▶ **Your goal**: All lines of the material below that include the string "through" are to be copied.

▶ **Extracted data**:
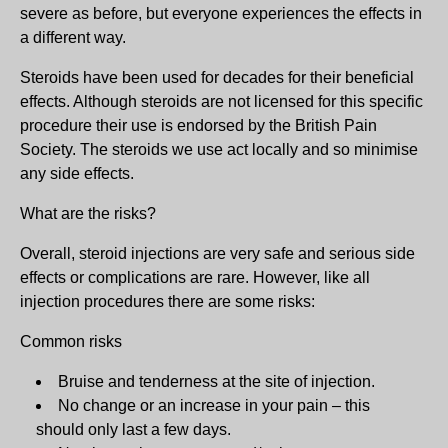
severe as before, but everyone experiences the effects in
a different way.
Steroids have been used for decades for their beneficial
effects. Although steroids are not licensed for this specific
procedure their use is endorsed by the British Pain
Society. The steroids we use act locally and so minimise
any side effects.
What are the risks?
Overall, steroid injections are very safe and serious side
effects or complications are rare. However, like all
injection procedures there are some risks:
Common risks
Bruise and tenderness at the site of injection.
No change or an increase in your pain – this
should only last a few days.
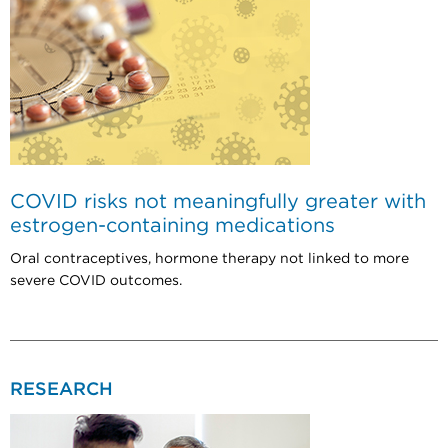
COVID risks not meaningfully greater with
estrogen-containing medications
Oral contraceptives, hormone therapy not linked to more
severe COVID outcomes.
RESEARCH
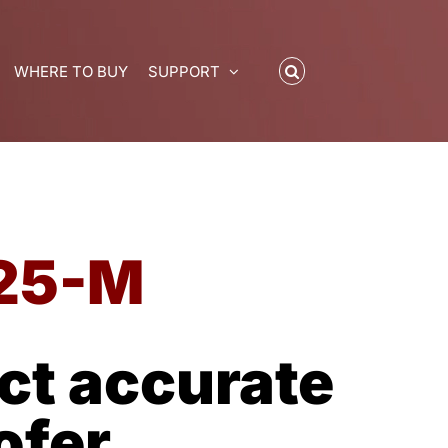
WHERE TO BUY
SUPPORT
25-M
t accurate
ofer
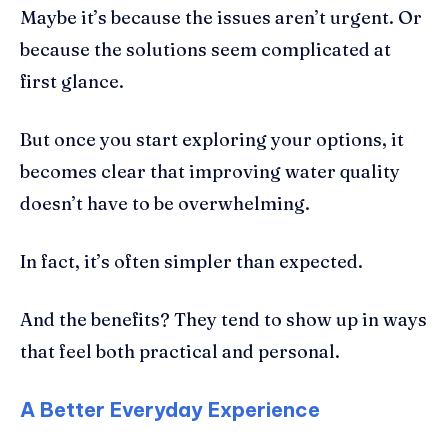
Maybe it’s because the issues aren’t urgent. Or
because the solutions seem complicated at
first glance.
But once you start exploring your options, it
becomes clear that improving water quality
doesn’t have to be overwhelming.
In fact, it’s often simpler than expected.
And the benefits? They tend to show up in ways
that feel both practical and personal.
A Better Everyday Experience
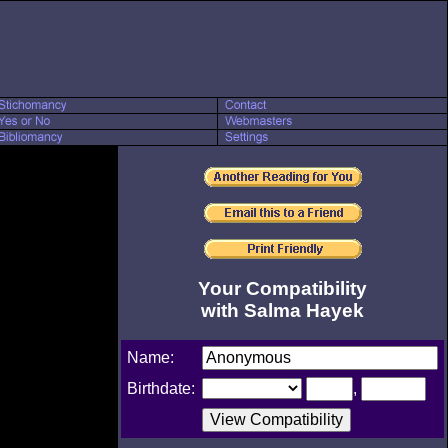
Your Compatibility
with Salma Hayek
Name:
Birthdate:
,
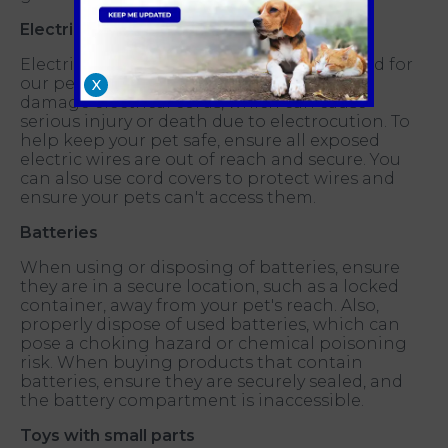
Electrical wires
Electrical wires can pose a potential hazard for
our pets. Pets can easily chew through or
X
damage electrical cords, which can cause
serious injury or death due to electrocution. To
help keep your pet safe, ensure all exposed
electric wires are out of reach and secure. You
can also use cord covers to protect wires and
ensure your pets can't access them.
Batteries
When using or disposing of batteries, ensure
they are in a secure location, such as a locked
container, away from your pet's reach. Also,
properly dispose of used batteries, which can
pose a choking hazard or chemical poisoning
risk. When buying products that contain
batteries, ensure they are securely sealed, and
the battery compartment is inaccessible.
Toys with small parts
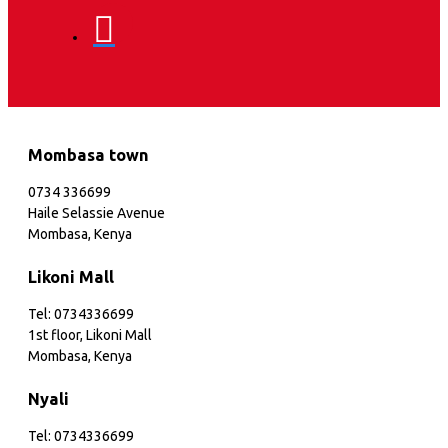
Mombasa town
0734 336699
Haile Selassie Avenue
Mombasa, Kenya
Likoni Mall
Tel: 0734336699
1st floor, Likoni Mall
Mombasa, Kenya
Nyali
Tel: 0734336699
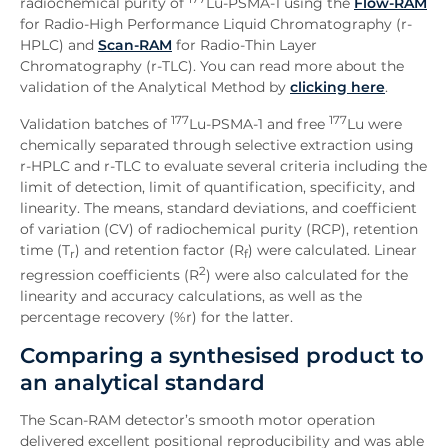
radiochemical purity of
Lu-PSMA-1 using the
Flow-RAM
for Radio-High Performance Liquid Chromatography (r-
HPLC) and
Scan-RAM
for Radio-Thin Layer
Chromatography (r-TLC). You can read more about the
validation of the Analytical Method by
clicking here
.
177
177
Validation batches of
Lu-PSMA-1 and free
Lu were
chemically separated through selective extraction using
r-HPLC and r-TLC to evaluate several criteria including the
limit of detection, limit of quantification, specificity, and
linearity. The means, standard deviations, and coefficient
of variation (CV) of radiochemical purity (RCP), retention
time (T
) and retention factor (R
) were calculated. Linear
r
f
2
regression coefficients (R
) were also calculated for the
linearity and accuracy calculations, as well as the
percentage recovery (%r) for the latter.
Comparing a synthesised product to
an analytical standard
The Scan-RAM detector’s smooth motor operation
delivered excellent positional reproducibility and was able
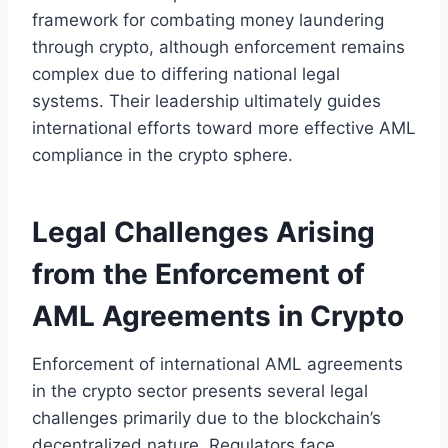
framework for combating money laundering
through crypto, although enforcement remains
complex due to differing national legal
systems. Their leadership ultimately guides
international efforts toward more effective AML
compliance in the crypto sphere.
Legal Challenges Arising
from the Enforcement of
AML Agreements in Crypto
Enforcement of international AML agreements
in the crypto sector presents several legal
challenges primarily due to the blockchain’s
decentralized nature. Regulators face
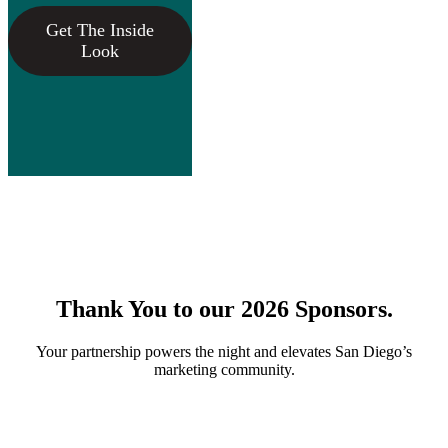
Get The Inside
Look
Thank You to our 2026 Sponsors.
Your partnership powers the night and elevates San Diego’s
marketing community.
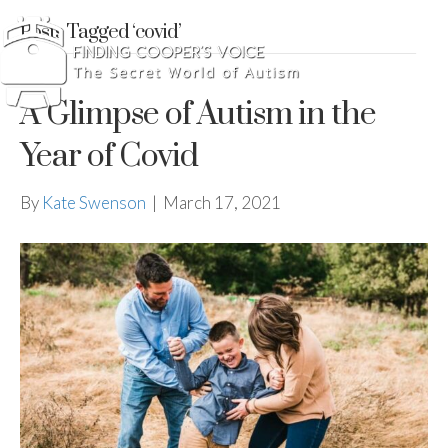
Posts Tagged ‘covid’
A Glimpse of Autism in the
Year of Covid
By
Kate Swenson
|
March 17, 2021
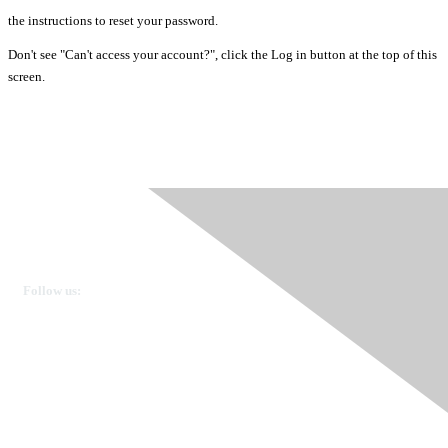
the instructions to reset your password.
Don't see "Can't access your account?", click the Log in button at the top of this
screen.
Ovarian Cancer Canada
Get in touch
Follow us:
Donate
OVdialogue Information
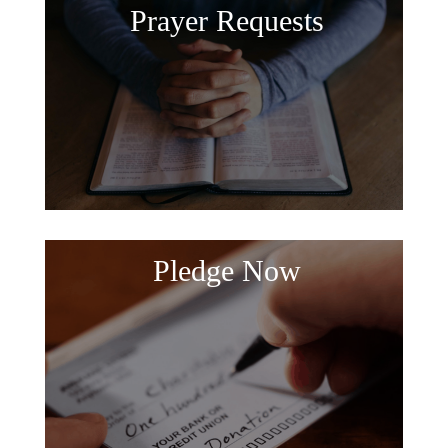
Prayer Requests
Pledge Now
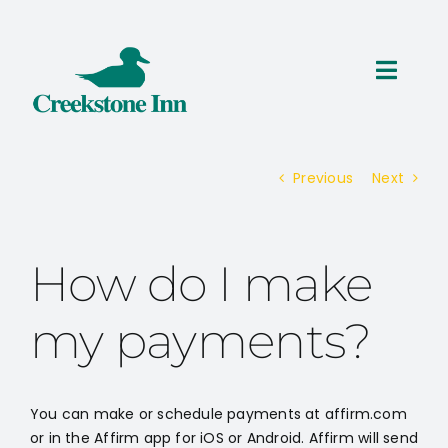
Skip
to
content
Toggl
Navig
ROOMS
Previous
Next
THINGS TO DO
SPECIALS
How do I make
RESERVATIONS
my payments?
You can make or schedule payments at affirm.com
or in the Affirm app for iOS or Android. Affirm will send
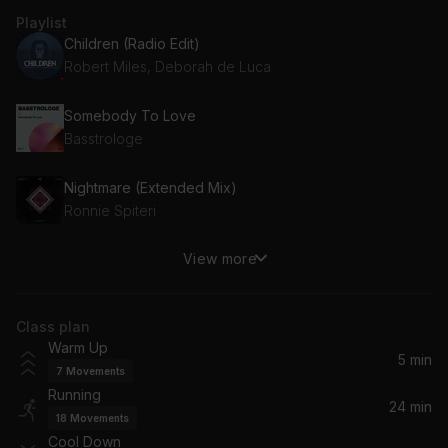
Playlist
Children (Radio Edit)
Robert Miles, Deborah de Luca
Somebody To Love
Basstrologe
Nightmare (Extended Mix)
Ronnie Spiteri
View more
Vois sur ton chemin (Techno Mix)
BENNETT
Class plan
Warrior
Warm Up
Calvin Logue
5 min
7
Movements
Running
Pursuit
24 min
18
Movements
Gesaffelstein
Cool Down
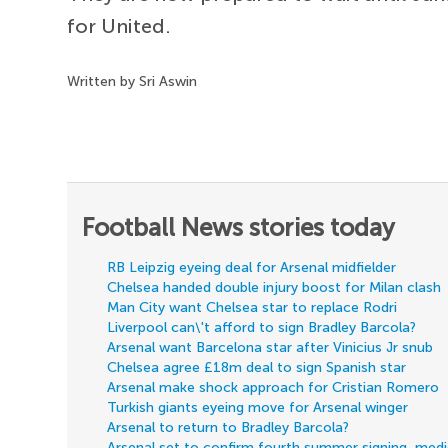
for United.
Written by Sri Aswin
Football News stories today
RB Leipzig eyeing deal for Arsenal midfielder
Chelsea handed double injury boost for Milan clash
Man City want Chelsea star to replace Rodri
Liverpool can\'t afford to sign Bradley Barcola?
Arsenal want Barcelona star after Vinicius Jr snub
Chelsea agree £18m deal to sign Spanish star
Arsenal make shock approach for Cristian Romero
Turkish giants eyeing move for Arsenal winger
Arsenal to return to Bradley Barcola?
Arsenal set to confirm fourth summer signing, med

▶ **Completed task**:
our pets. Pets can easily chew through or
chemically separated through selective extraction using
through crypto, although enforcement remains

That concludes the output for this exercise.